On March 31, 2015, Bryan Maher of Brean Capital initiated coverage on Century Casinos (CNTY) with a “Buy” rating and a price target of $8.50. Century Casinos is an international casino entertainment company that owns and/or operates eight casinos in Colorado, Canada and on cruise lines. The company also owns two-thirds of Casinos Poland Ltd., which owns and operates nine hotel casinos in Poland. The analyst admired the company’s strategy of “taking initial minority positions in projects/casinos that they believe have above-average earnings growth potential and then increasing those ownership positions over time to become the majority/controlling partner.”
At the time of Maher’s rating, CNTY closed at $5.45 per share. Three months later on June 30, CNTY shares were $6.30. Investors who listened to Bryan Maher’s rating would have made a 15.5% return on their investment.
Harry C. Curtis of Nomura Securities maintained a Buy rating on MGM Resorts International (MGM) with a price target of $24 on Jan. 21, 2015. MGM Resorts owns and operates casinos and hotels throughout the United States and in Macau, China. Despite his bullish rating, Curtis said casinos in Macau would be threatened by Beijing, which “is tightening and enforcing travel and capital flow regulations that either didn’t exist or were ignored nine months ago.” MGM stock was priced at $19.24 per share at the time of Curtis’ rating and increased to $21.71 in the following three months. Investors who listened to the Curtis’s rating would have made a 12.8% profit on his investment.

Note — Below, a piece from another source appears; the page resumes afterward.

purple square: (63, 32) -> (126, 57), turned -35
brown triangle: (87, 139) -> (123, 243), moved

Karen Tang of Deutsche Bank downgraded Wynn Resorts Ltd. (WYNN) from Hold to Sell on Aug. 22, 2014 when shares were trading at $200. Wynn owns hotels and casinos in Las Vegas and Macau, China. The analyst noted several negative trends in Macau such as slowing demand, increased competition, increasing labor costs and a prolonged approval process for new facilities. Additionally, Tang noted a newly implemented smoking ban in casinos in Macau. Three months later on Nov. 22, 2014, Wynn shares had fallen to $180. Investors who had followed Tang’s Sell rating would have made an 8.9% return on the call during three months.

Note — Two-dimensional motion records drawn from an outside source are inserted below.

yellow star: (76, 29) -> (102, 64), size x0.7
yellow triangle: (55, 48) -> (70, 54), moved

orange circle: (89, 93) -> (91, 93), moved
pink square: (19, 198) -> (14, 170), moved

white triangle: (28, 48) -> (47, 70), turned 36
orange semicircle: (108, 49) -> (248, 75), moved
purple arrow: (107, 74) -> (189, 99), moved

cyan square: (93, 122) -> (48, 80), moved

On Jan. 15, 2015, Stifel Nicolaus analyst Steven Wieczynski reiterated a Buy rating on Las Vegas Sands Corp. (LVS) with a price target of $75. Las Vegas Sands owns and operates several hotels in the United States and Asia. The analyst was bullish on the stock despite a 3% decline in Macau’s gross gaming revenue in 2014. He reasoned his rating, noting, “We’re not predicting a v-shaped recovery, but the longer-term upside opportunity far outweighs incremental downside potential.” Las Vegas Sands was $54.84 per share when Wieczynski recommended the stock and jumped to $56.77 in the following three months. Those who listened to Wieczynski’s recommendation would have made a 4.7% profit on the call.